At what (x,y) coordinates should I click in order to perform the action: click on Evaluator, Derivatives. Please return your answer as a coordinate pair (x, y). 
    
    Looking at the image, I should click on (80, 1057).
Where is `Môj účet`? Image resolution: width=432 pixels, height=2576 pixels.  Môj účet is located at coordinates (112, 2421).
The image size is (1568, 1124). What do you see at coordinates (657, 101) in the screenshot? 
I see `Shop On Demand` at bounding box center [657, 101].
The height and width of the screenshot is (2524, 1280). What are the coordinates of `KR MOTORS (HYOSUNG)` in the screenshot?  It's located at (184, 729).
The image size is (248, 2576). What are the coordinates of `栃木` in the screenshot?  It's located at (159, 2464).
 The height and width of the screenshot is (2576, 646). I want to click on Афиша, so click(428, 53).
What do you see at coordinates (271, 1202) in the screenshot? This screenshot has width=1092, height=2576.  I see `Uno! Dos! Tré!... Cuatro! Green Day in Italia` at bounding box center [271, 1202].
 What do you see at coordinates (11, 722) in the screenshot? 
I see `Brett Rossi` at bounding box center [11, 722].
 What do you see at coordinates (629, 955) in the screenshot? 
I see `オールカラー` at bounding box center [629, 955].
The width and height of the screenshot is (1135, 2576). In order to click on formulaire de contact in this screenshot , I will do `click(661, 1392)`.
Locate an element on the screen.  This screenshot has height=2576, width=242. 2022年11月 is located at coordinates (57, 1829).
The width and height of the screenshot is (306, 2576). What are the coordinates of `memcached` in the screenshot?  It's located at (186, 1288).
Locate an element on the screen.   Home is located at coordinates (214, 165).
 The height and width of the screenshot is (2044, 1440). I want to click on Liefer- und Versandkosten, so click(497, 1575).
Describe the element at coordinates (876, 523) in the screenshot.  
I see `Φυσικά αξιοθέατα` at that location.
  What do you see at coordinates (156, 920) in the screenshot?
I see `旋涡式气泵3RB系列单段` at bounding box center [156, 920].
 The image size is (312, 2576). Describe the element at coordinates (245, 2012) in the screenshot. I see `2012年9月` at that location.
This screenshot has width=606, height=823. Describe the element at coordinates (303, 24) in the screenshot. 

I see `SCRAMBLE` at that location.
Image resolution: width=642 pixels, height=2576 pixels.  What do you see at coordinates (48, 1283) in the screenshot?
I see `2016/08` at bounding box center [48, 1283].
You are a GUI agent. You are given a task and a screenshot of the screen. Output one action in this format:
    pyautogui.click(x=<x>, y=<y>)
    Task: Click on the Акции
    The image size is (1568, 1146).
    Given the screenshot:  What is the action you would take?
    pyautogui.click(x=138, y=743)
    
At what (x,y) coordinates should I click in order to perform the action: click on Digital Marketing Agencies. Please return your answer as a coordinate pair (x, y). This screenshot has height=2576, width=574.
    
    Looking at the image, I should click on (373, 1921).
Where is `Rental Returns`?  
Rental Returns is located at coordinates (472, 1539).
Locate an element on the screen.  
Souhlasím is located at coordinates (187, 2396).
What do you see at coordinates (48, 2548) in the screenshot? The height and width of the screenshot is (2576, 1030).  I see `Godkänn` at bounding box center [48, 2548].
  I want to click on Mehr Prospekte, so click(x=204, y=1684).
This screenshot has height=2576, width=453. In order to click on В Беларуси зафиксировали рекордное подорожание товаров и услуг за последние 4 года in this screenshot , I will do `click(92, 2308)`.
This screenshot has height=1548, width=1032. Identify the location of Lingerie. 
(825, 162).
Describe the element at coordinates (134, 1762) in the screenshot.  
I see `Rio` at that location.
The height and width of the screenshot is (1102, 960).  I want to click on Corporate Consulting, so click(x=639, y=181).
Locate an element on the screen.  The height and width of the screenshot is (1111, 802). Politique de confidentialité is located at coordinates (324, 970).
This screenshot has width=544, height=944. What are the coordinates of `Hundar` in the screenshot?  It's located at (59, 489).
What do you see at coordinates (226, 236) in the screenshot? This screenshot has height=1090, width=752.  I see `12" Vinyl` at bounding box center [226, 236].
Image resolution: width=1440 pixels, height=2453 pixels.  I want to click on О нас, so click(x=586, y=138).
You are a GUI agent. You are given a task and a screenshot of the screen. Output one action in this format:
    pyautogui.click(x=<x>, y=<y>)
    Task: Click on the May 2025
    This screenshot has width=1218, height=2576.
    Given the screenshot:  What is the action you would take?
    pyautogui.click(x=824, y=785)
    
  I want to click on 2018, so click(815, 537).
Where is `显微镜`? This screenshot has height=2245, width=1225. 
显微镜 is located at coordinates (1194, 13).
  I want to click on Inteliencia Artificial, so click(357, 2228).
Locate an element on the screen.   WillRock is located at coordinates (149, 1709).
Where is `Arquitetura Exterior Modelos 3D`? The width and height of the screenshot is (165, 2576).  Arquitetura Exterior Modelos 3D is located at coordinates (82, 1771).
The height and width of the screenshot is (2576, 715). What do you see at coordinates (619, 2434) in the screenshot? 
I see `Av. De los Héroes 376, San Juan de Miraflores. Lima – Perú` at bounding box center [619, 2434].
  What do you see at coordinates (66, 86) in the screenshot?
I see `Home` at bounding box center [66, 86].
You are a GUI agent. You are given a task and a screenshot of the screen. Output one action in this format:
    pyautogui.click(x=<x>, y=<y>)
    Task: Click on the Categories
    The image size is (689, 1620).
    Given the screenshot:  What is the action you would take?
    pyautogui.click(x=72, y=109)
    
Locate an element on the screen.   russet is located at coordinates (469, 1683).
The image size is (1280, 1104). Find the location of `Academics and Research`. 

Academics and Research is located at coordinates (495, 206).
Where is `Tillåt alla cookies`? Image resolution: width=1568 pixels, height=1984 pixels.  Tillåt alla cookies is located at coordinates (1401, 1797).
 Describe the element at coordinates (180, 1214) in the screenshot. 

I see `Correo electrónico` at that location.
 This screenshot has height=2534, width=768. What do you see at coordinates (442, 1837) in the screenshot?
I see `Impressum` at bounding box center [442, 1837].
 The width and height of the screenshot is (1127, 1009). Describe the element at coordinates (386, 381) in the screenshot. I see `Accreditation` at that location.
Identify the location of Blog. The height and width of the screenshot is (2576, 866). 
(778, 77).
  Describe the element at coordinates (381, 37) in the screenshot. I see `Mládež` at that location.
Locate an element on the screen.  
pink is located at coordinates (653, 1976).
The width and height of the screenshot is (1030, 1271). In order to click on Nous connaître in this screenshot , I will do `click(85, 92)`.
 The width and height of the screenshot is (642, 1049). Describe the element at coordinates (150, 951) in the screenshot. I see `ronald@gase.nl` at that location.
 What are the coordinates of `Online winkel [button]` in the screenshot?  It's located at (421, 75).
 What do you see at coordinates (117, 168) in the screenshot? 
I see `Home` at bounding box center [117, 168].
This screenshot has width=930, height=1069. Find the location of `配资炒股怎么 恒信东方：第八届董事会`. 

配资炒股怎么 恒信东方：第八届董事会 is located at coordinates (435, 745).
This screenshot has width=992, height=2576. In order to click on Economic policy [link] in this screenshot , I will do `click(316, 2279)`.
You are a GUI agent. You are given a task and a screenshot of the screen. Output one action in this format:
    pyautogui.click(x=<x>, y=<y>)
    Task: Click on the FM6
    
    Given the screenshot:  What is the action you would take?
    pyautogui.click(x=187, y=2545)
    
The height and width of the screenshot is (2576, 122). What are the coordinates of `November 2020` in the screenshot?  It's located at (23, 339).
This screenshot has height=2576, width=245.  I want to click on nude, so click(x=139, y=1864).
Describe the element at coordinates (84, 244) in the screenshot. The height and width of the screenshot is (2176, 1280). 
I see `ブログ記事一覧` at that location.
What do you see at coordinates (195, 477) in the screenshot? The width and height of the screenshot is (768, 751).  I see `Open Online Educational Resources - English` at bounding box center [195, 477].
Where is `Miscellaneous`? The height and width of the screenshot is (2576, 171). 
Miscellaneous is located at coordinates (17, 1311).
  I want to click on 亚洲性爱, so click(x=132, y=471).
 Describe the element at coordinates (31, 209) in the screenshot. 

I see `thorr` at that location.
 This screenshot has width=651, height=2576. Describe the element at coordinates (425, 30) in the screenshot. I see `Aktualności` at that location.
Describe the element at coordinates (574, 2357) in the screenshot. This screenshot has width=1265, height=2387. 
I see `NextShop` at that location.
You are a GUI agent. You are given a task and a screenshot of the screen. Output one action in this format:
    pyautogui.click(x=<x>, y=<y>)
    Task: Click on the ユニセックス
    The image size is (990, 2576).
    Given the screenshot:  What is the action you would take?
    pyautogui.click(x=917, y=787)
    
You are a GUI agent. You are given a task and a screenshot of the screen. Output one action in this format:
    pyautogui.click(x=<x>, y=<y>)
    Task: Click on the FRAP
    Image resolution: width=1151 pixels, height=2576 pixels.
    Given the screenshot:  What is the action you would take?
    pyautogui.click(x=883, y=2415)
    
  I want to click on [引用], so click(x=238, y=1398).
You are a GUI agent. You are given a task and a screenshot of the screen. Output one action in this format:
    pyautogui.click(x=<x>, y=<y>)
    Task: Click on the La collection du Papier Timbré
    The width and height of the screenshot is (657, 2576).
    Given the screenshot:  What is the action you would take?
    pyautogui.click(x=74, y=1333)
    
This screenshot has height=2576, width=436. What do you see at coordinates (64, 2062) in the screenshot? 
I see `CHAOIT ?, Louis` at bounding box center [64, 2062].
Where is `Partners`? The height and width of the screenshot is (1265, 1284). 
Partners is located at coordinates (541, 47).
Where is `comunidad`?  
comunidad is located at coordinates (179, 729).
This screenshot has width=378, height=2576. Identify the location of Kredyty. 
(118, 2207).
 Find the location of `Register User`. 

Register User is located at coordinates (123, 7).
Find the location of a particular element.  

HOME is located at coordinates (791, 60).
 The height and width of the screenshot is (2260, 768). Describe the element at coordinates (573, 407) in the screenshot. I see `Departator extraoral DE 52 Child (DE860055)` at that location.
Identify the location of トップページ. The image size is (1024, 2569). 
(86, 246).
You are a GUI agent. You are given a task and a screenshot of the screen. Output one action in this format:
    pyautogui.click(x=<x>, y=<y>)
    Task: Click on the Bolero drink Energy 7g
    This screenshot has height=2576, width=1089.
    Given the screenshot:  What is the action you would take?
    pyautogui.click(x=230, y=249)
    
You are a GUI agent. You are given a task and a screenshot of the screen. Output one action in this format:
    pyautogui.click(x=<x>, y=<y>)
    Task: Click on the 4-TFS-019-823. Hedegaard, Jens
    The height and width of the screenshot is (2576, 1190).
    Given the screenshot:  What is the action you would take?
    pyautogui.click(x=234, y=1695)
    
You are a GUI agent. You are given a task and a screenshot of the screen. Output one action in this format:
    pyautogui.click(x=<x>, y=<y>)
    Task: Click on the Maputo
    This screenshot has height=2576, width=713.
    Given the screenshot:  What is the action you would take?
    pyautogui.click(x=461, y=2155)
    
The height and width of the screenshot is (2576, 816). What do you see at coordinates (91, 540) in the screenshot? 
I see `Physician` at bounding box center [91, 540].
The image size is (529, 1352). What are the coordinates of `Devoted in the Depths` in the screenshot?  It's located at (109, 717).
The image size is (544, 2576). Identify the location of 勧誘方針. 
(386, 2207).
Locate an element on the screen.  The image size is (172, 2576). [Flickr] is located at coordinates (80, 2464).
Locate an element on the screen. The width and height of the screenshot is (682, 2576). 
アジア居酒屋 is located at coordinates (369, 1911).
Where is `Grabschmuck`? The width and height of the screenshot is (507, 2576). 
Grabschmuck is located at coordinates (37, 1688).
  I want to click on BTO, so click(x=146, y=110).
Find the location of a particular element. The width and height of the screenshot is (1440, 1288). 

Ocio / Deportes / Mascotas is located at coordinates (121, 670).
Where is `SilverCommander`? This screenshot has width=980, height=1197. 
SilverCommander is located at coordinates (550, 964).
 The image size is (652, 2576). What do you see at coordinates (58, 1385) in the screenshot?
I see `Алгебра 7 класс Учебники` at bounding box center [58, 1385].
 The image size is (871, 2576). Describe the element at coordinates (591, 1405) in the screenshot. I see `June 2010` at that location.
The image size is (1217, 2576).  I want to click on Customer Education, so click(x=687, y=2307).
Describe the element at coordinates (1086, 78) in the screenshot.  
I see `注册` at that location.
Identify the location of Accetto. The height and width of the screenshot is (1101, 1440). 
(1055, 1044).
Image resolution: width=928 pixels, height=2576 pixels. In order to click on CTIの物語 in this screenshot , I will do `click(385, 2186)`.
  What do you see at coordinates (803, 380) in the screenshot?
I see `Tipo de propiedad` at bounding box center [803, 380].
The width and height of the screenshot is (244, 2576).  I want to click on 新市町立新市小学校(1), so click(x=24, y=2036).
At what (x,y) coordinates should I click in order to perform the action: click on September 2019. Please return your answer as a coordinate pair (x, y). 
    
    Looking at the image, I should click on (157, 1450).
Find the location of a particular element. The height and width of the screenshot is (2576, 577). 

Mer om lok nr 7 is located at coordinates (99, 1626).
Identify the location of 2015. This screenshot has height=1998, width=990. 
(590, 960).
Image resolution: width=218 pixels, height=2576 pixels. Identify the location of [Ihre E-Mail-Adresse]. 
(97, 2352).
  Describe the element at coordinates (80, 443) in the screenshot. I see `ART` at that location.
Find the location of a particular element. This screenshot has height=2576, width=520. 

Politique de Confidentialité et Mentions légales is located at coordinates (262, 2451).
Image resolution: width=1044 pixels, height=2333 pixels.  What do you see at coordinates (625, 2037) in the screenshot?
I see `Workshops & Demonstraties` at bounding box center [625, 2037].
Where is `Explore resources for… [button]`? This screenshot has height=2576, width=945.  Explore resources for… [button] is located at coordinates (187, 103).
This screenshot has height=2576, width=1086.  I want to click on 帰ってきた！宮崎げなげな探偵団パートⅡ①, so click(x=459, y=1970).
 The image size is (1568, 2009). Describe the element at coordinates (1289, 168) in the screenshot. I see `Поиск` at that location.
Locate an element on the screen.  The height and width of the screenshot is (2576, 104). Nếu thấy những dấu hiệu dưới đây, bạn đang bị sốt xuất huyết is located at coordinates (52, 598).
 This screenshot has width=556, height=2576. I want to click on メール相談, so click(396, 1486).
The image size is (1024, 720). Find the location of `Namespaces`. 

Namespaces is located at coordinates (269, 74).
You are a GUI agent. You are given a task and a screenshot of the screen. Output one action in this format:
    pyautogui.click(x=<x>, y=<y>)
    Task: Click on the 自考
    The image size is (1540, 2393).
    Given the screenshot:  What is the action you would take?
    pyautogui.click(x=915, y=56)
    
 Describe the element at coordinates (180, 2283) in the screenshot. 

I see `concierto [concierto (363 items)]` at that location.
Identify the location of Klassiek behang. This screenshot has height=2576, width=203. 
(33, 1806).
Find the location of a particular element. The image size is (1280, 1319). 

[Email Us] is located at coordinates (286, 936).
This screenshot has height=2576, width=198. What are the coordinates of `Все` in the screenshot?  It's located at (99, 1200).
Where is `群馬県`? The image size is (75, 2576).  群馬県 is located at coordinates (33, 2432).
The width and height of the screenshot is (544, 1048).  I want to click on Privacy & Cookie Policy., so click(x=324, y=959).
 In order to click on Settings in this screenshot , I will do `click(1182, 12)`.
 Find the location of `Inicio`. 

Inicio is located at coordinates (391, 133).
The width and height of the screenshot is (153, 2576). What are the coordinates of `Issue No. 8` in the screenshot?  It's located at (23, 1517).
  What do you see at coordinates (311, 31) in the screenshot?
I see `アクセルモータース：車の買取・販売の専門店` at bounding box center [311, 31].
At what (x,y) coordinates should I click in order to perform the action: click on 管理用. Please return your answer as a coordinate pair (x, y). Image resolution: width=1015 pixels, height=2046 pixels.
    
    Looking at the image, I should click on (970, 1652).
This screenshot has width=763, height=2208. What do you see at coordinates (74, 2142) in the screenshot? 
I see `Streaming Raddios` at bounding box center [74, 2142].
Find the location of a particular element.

• • • • • • •

## Action item
Reproduce, word for word and in full, only the lines above that start at the line with "This screenshot has height=1548, width=1032." and run through the line with "The height and width of the screenshot is (1102, 960).", both ends included.

## Exercise response
This screenshot has height=1548, width=1032. Identify the location of Lingerie. 
(825, 162).
Describe the element at coordinates (134, 1762) in the screenshot.  
I see `Rio` at that location.
The height and width of the screenshot is (1102, 960).  I want to click on Corporate Consulting, so click(x=639, y=181).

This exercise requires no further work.